Guides for Authors

Best Author Website Builders, Tested & Compared (2026)

· 8 min read

Best Author Website Builders, Tested & Compared (2026)

The best author website builder depends on what you need. If you want a professional site in minutes with your books imported automatically—and the option to sell ebooks, audiobooks, and print books directly with no per-sale commission—Tertulia for Authors is purpose-built for it. If design flexibility matters most, Squarespace and Wix lead. If you mainly want a paid newsletter, Substack fits.
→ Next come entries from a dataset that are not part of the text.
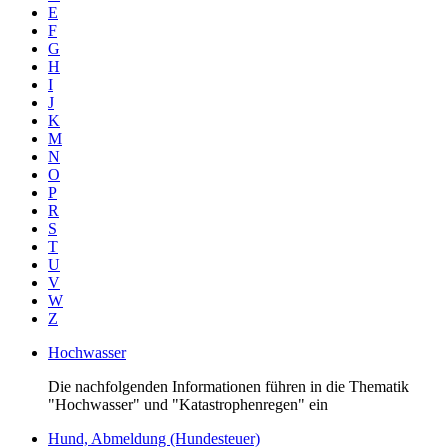
E
F
G
H
I
J
K
M
N
O
P
R
S
T
U
V
W
Z
Hochwasser
Die nachfolgenden Informationen führen in die Thematik
"Hochwasser" und "Katastrophenregen" ein
Hund, Abmeldung (Hundesteuer)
Below I compare the main options on price, direct sales, email, and how much work they actually take.

What should an author website actually do?

Most authors need five things from a website, and the builders below differ sharply on the last two:

  • A professional, mobile-friendly site you can set up without coding
  • Book pages with covers, descriptions, and buy links
  • A way to capture email subscribers and stay in touch with readers
  • A blog and an events/tour page
  • The ability to sell books directly—and keep the revenue

General-purpose builders (Squarespace, Wix, WordPress) handle the first four well once you get the hang of the tools, but treat book selling as an afterthought you bolt on. Author-specific tools (Tertulia, Zenpage) build around books from the start. That difference is the whole story.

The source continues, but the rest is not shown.